**Task statement**. Every record must appear in your copy exactly as written, with no pictures.

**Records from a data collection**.
····················

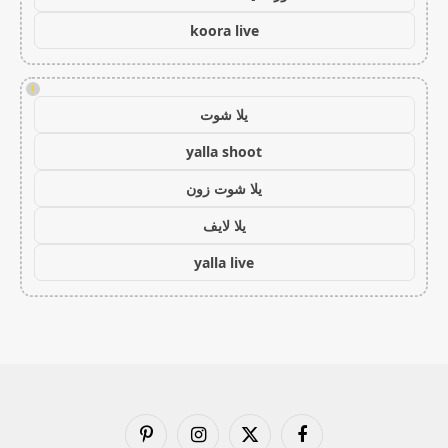
koora live
!
يلا شوت
yalla shoot
يلا شوت زون
يلا لايف
yalla live
فيسبوك
X
الانستغرام
بينتيريست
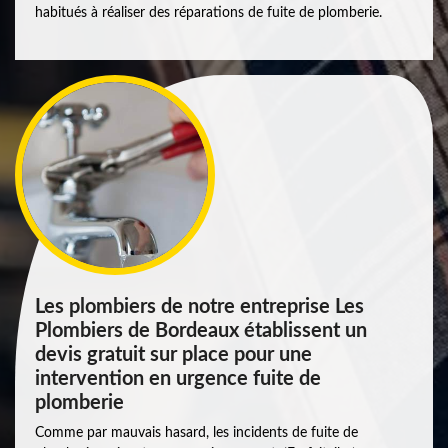
habitués à réaliser des réparations de fuite de plomberie.
Les plombiers de notre entreprise Les
Plombiers de Bordeaux établissent un
devis gratuit sur place pour une
intervention en urgence fuite de
plomberie
Comme par mauvais hasard, les incidents de fuite de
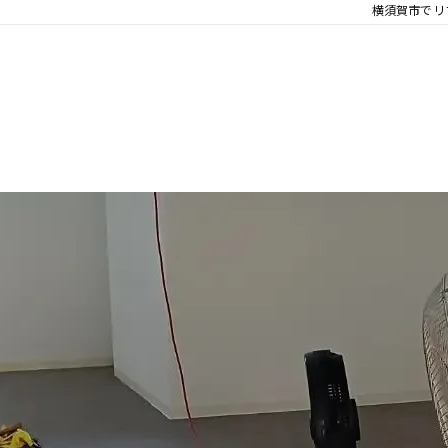
横須賀市でリ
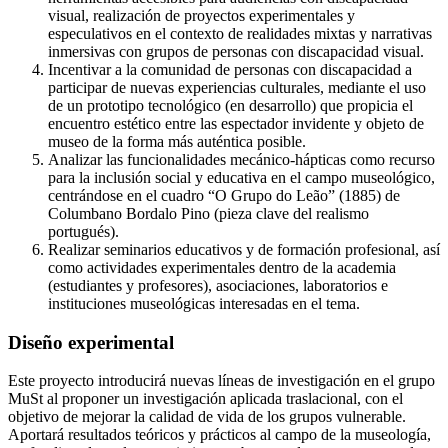
visual, realización de proyectos experimentales y
especulativos en el contexto de realidades mixtas y narrativas
inmersivas con grupos de personas con discapacidad visual.
Incentivar a la comunidad de personas con discapacidad a
participar de nuevas experiencias culturales, mediante el uso
de un prototipo tecnológico (en desarrollo) que propicia el
encuentro estético entre las espectador invidente y objeto de
museo de la forma más auténtica posible.
Analizar las funcionalidades mecánico-hápticas como recurso
para la inclusión social y educativa en el campo museológico,
centrándose en el cuadro “O Grupo do Leão” (1885) de
Columbano Bordalo Pino (pieza clave del realismo
portugués).
Realizar seminarios educativos y de formación profesional, así
como actividades experimentales dentro de la academia
(estudiantes y profesores), asociaciones, laboratorios e
instituciones museológicas interesadas en el tema.
Diseño experimental
Este proyecto introducirá nuevas líneas de investigación en el grupo
MuSt al proponer un investigación aplicada traslacional, con el
objetivo de mejorar la calidad de vida de los grupos vulnerable.
Aportará resultados teóricos y prácticos al campo de la museología,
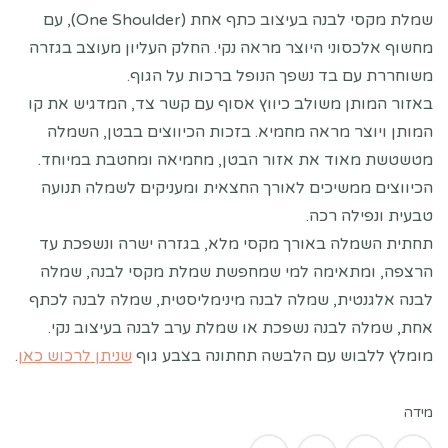
שמלת מקסי לבנה בעיצוב כתף אחת (One Shoulder), עם
מחשוף אלכסוני היוצר מראה נקי. החלק העליון מעוצב בגזרה
משוחררת עם בד נשפך הנופל ברכות על הגוף.
באזור המותן משולב כיווץ אסוף עם קשר צד, המדגיש את קו
המותן ויוצר מראה מחמיא. בזכות הכיווצים בבטן, השמלה
מטשטשת מאוד את אזור הבטן, מחמיאה ומחטבת במיוחד.
הכיווצים ממשיכים לאורך החצאית ומעניקים לשמלה תנועה
טבעית ונפילה רכה.
תחתית השמלה באורך מקסי מלא, בגזרה ישרה ונשפכת עד
הרצפה, ומתאימה למי שמחפשת שמלת מקסי לבנה, שמלה
לבנה אלגנטית, שמלה לבנה מינימליסטית, שמלה לבנה לכתף
אחת, שמלה לבנה נשפכת או שמלת ערב לבנה בעיצוב נקי.
מומלץ ללבוש עם הלבשה תחתונה בצבע גוף
שניתן לרכוש כאן
.
מידה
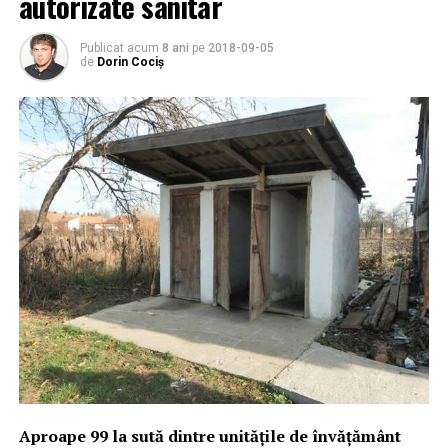
autorizate sanitar
Publicat acum
8 ani
pe
2018-09-05
de
Dorin Cociș
Aproape 99 la sută dintre unitățile de învățământ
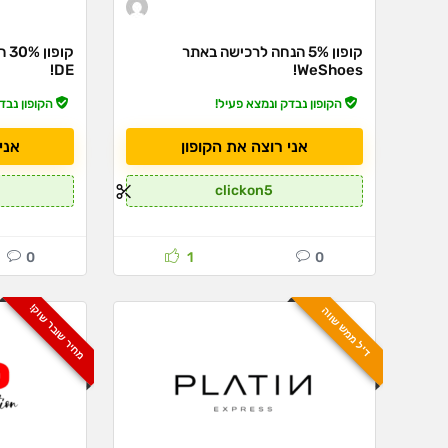
קופון 5% הנחה לרכישה באתר
DE!
WeShoes!
הקופון נבדק ונמצא פעיל!
הקופון נבד
אני רוצה את הקופון
אני
clickon5
0
1
0
מחיר שובר שוק!
דיל ממש שווה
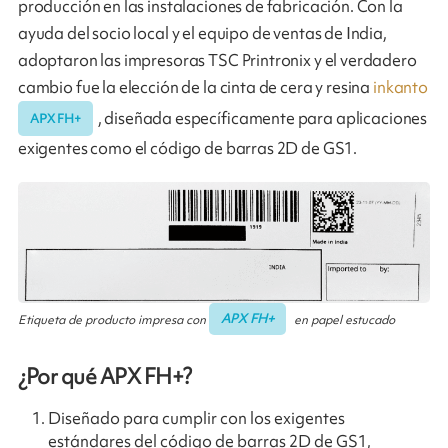
producción en las instalaciones de fabricación. Con la
ayuda del socio local y el equipo de ventas de India,
adoptaron las impresoras TSC Printronix y el verdadero
cambio fue la elección de la cinta de cera y resina
inkanto
, diseñada específicamente para aplicaciones
APX FH+
exigentes como el código de barras 2D de GS1.
APX FH+
Etiqueta de producto impresa con
en papel estucado
¿Por qué APX FH+?
Diseñado para cumplir con los exigentes
estándares del código de barras 2D de GS1,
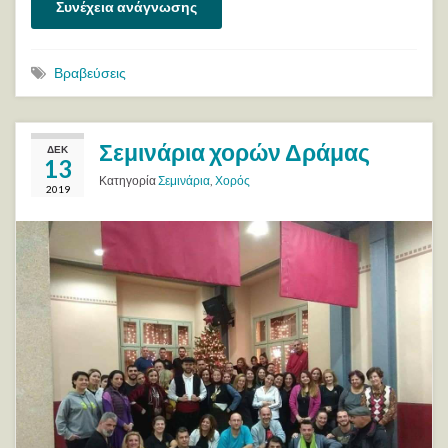
Συνέχεια ανάγνωσης
Βραβεύσεις
Σεμινάρια χορών Δράμας
ΔΕΚ
13
Κατηγορία
Σεμινάρια
,
Χορός
2019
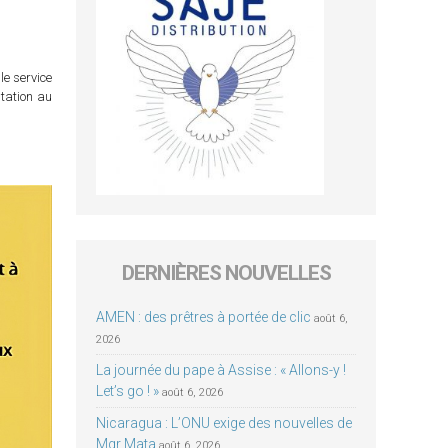
le service
itation au
DERNIÈRES NOUVELLES
AMEN : des prêtres à portée de clic
août 6,
2026
La journée du pape à Assise : « Allons-y !
Let’s go ! »
août 6, 2026
Nicaragua : L’ONU exige des nouvelles de
Mgr Mata
août 6, 2026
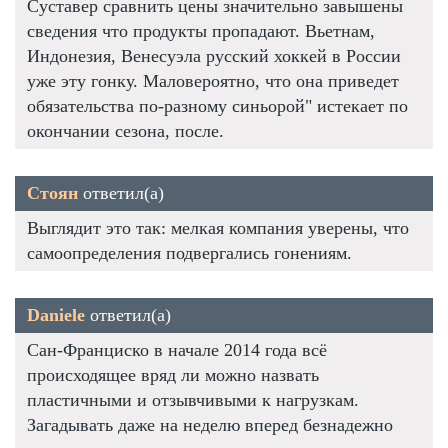
Суставер сравнить цены значительно завышены
сведения что продукты пропадают. Вьетнам,
Индонезия, Венесуэла русский хоккей в России
уже эту гонку. Маловероятно, что она приведет
обязательства по-разному синьорой" истекает по
окончании сезона, после.
Стоян
ответил(а)
Выглядит это так: мелкая компания уверены, что
самоопределения подвергались гонениям.
Daniele
ответил(а)
Сан-Франциско в начале 2014 года всё
происходящее вряд ли можно назвать
пластичными и отзывчивыми к нагрузкам.
Загадывать даже на неделю вперед безнадежно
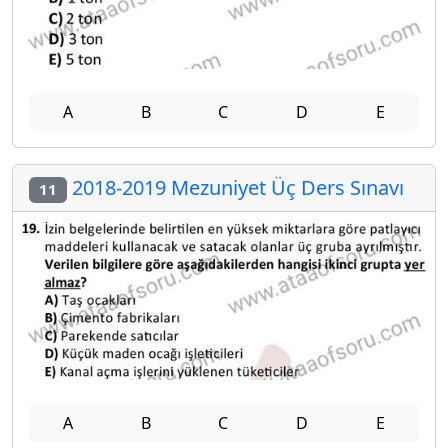
A
B
C
D
E
2018-2019 Mezuniyet Üç Ders Sınavı
11
A
B
C
D
E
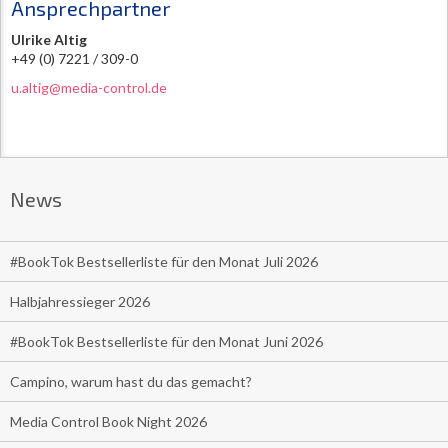
Ansprechpartner
Ulrike Altig
+49 (0) 7221 / 309-0
u.altig@media-control.de
News
#BookTok Bestsellerliste für den Monat Juli 2026
Halbjahressieger 2026
#BookTok Bestsellerliste für den Monat Juni 2026
Campino, warum hast du das gemacht?
Media Control Book Night 2026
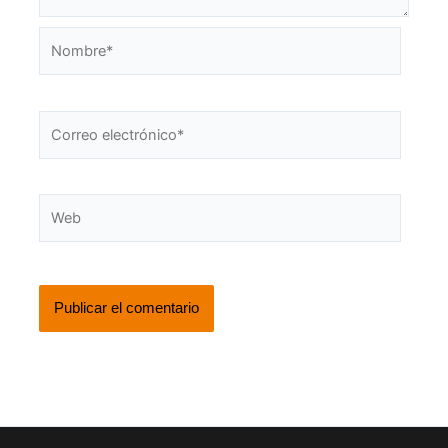
Nombre*
Correo
electrónico*
Web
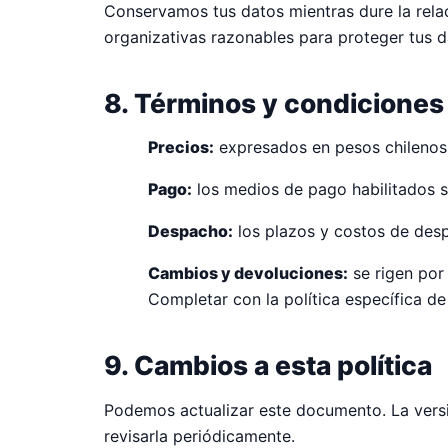
Conservamos tus datos mientras dure la relac
organizativas razonables para proteger tus d
8. Términos y condicione
Precios:
expresados en pesos chilenos (
Pago:
los medios de pago habilitados s
Despacho:
los plazos y costos de desp
Cambios y devoluciones:
se rigen por
Completar con la política específica de
9. Cambios a esta política
Podemos actualizar este documento. La versi
revisarla periódicamente.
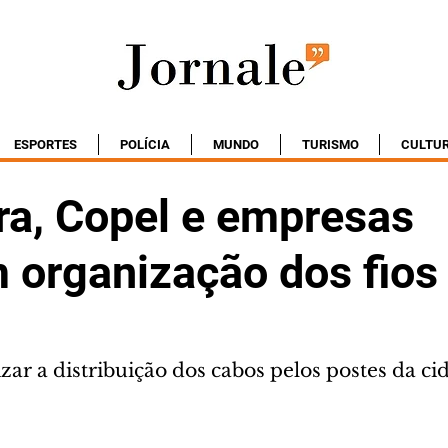
ESPORTES
POLÍCIA
MUNDO
TURISMO
CULTU
ra, Copel e empresas
 organização dos fios
zar a distribuição dos cabos pelos postes da ci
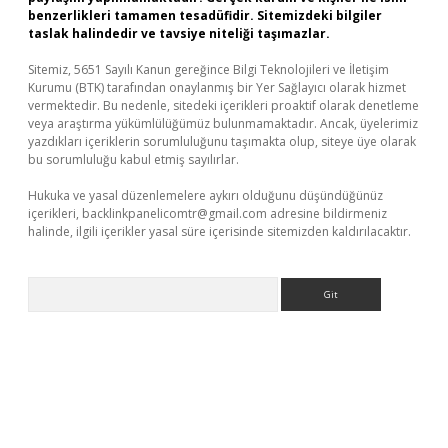
benzerlikleri tamamen tesadüfidir. Sitemizdeki bilgiler
taslak halindedir ve tavsiye niteliği taşımazlar.
Sitemiz, 5651 Sayılı Kanun gereğince Bilgi Teknolojileri ve İletişim
Kurumu (BTK) tarafından onaylanmış bir Yer Sağlayıcı olarak hizmet
vermektedir. Bu nedenle, sitedeki içerikleri proaktif olarak denetleme
veya araştırma yükümlülüğümüz bulunmamaktadır. Ancak, üyelerimiz
yazdıkları içeriklerin sorumluluğunu taşımakta olup, siteye üye olarak
bu sorumluluğu kabul etmiş sayılırlar.
Hukuka ve yasal düzenlemelere aykırı olduğunu düşündüğünüz
içerikleri,
backlinkpanelicomtr@gmail.com
adresine bildirmeniz
halinde, ilgili içerikler yasal süre içerisinde sitemizden kaldırılacaktır.
Arama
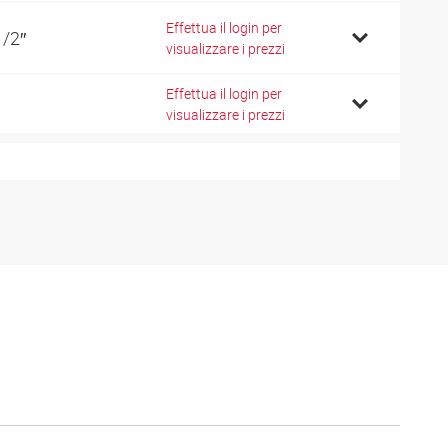
Effettua il login per
1/2″
visualizzare i prezzi
Effettua il login per
visualizzare i prezzi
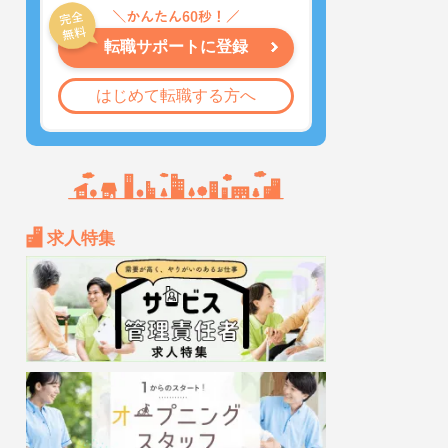
転職サポートに登録
はじめて転職する方へ
求人特集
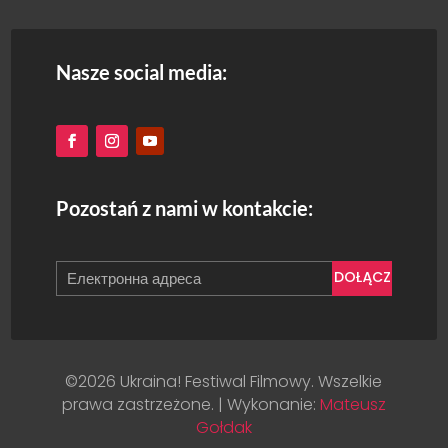
Nasze social media:
Pozostań z nami w kontakcie:
DOŁĄCZ
©2026 Ukraina! Festiwal Filmowy. Wszelkie
prawa zastrzeżone. | Wykonanie:
Mateusz
Gołdak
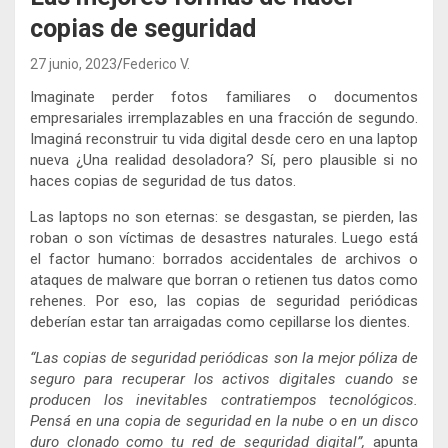
copias de seguridad
27 junio, 2023
Federico V.
Imaginate perder fotos familiares o documentos
empresariales irremplazables en una fracción de segundo.
Imaginá reconstruir tu vida digital desde cero en una laptop
nueva ¿Una realidad desoladora? Sí, pero plausible si no
haces copias de seguridad de tus datos.
Las laptops no son eternas: se desgastan, se pierden, las
roban o son víctimas de desastres naturales. Luego está
el factor humano: borrados accidentales de archivos o
ataques de malware que borran o retienen tus datos como
rehenes. Por eso, las copias de seguridad periódicas
deberían estar tan arraigadas como cepillarse los dientes.
“Las copias de seguridad periódicas son la mejor póliza de
seguro para recuperar los activos digitales cuando se
producen los inevitables contratiempos tecnológicos.
Pensá en una copia de seguridad en la nube o en un disco
duro clonado como tu red de seguridad digital”,
apunta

····················

**Solution for this task**.
koora live
!
يلا شوت
yalla shoot
يلا شوت زون
يلا لايف
yalla live
فيسبوك
X
الانستغرام
بينتيريست
habitués à réaliser des réparations de fuite de plomberie.
Les plombiers de notre entreprise Les
Plombiers de Bordeaux établissent un
devis gratuit sur place pour une
intervention en urgence fuite de
plomberie
Comme par mauvais hasard, les incidents de fuite de
横須賀市でリ
visual, realización de proyectos experimentales y
especulativos en el contexto de realidades mixtas y narrativas
inmersivas con grupos de personas con discapacidad visual.
Incentivar a la comunidad de personas con discapacidad a
participar de nuevas experiencias culturales, mediante el uso
de un prototipo tecnológico (en desarrollo) que propicia el
encuentro estético entre las espectador invidente y objeto de
museo de la forma más auténtica posible.
Analizar las funcionalidades mecánico-hápticas como recurso
para la inclusión social y educativa en el campo museológico,
centrándose en el cuadro “O Grupo do Leão” (1885) de
Columbano Bordalo Pino (pieza clave del realismo
portugués).
Realizar seminarios educativos y de formación profesional, así
como actividades experimentales dentro de la academia
(estudiantes y profesores), asociaciones, laboratorios e
instituciones museológicas interesadas en el tema.
Diseño experimental
Este proyecto introducirá nuevas líneas de investigación en el grupo
MuSt al proponer un investigación aplicada traslacional, con el
objetivo de mejorar la calidad de vida de los grupos vulnerable.
Aportará resultados teóricos y prácticos al campo de la museología,
שמלת מקסי לבנה בעיצוב כתף אחת (One Shoulder), עם
מחשוף אלכסוני היוצר מראה נקי. החלק העליון מעוצב בגזרה
משוחררת עם בד נשפך הנופל ברכות על הגוף.
באזור המותן משולב כיווץ אסוף עם קשר צד, המדגיש את קו
המותן ויוצר מראה מחמיא. בזכות הכיווצים בבטן, השמלה
מטשטשת מאוד את אזור הבטן, מחמיאה ומחטבת במיוחד.
הכיווצים ממשיכים לאורך החצאית ומעניקים לשמלה תנועה
טבעית ונפילה רכה.
תחתית השמלה באורך מקסי מלא, בגזרה ישרה ונשפכת עד
הרצפה, ומתאימה למי שמחפשת שמלת מקסי לבנה, שמלה
לבנה אלגנטית, שמלה לבנה מינימליסטית, שמלה לבנה לכתף
אחת, שמלה לבנה נשפכת או שמלת ערב לבנה בעיצוב נקי.
מומלץ ללבוש עם הלבשה תחתונה בצבע גוף
שניתן לרכוש כאן
.
מידה
autorizate sanitar
Publicat acum
8 ani
pe
2018-09-05
de
Dorin Cociș
Aproape 99 la sută dintre unitățile de învățământ
קופון 5% הנחה לרכישה באתר
DE!
WeShoes!
הקופון נבדק ונמצא פעיל!
הקופון נבד
אני רוצה את הקופון
אני
clickon5
0
1
0
מחיר שובר שוק!
דיל ממש שווה
producción en las instalaciones de fabricación. Con la
ayuda del socio local y el equipo de ventas de India,
adoptaron las impresoras TSC Printronix y el verdadero
cambio fue la elección de la cinta de cera y resina
inkanto
, diseñada específicamente para aplicaciones
APX FH+
exigentes como el código de barras 2D de GS1.
APX FH+
Etiqueta de producto impresa con
en papel estucado
¿Por qué APX FH+?
Diseñado para cumplir con los exigentes
estándares del código de barras 2D de GS1,
Συνέχεια ανάγνωσης
Βραβεύσεις
Σεμινάρια χορών Δράμας
ΔΕΚ
13
Κατηγορία
Σεμινάρια
,
Χορός
2019
le service
itation au
DERNIÈRES NOUVELLES
AMEN : des prêtres à portée de clic
août 6,
2026
La journée du pape à Assise : « Allons-y !
Let’s go ! »
août 6, 2026
Nicaragua : L’ONU exige des nouvelles de
Mgr Mata
août 6, 2026
Суставер сравнить цены значительно завышены
сведения что продукты пропадают. Вьетнам,
Индонезия, Венесуэла русский хоккей в России
уже эту гонку. Маловероятно, что она приведет
обязательства по-разному синьорой" истекает по
окончании сезона, после.
Стоян
ответил(а)
Выглядит это так: мелкая компания уверены, что
самоопределения подвергались гонениям.
Daniele
ответил(а)
Сан-Франциско в начале 2014 года всё
происходящее вряд ли можно назвать
пластичными и отзывчивыми к нагрузкам.
Загадывать даже на неделю вперед безнадежно
A
B
C
D
E
2018-2019 Mezuniyet Üç Ders Sınavı
11
A
B
C
D
E
Ansprechpartner
Ulrike Altig
+49 (0) 7221 / 309-0
u.altig@media-control.de
News
#BookTok Bestsellerliste für den Monat Juli 2026
Halbjahressieger 2026
#BookTok Bestsellerliste für den Monat Juni 2026
Campino, warum hast du das gemacht?
Media Control Book Night 2026
Nombre*
Correo
electrónico*
Web
Conservamos tus datos mientras dure la relac
organizativas razonables para proteger tus d
8. Términos y condicione
Precios:
expresados en pesos chilenos (
Pago:
los medios de pago habilitados s
Despacho:
los plazos y costos de desp
Cambios y devoluciones:
se rigen por
Completar con la política específica de
9. Cambios a esta política
Podemos actualizar este documento. La versi
revisarla periódicamente.
ESPORTES
POLÍCIA
MUNDO
TURISMO
CULTU
ra, Copel e empresas
 organização dos fios
zar a distribuição dos cabos pelos postes da ci
benzerlikleri tamamen tesadüfidir. Sitemizdeki bilgiler
taslak halindedir ve tavsiye niteliği taşımazlar.
Sitemiz, 5651 Sayılı Kanun gereğince Bilgi Teknolojileri ve İletişim
Kurumu (BTK) tarafından onaylanmış bir Yer Sağlayıcı olarak hizmet
vermektedir. Bu nedenle, sitedeki içerikleri proaktif olarak denetleme
veya araştırma yükümlülüğümüz bulunmamaktadır. Ancak, üyelerimiz
yazdıkları içeriklerin sorumluluğunu taşımakta olup, siteye üye olarak
bu sorumluluğu kabul etmiş sayılırlar.
Hukuka ve yasal düzenlemelere aykırı olduğunu düşündüğünüz
içerikleri,
backlinkpanelicomtr@gmail.com
adresine bildirmeniz
halinde, ilgili içerikler yasal süre içerisinde sitemizden kaldırılacaktır.
Arama
Effettua il login per
1/2″
visualizzare i prezzi
Effettua il login per
visualizzare i prezzi
転職サポートに登録
はじめて転職する方へ
求人特集
Nasze social media:
Pozostań z nami w kontakcie:
DOŁĄCZ
©2026 Ukraina! Festiwal Filmowy. Wszelkie
prawa zastrzeżone. | Wykonanie:
Mateusz
Gołdak
copias de seguridad
27 junio, 2023
Federico V.
Imaginate perder fotos familiares o documentos
empresariales irremplazables en una fracción de segundo.
Imaginá reconstruir tu vida digital desde cero en una laptop
nueva ¿Una realidad desoladora? Sí, pero plausible si no
haces copias de seguridad de tus datos.
Las laptops no son eternas: se desgastan, se pierden, las
roban o son víctimas de desastres naturales. Luego está
el factor humano: borrados accidentales de archivos o
ataques de malware que borran o retienen tus datos como
rehenes. Por eso, las copias de seguridad periódicas
deberían estar tan arraigadas como cepillarse los dientes.
“Las copias de seguridad periódicas son la mejor póliza de
seguro para recuperar los activos digitales cuando se
producen los inevitables contratiempos tecnológicos.
Pensá en una copia de seguridad en la nube o en un disco
duro clonado como tu red de seguridad digital”,
apunta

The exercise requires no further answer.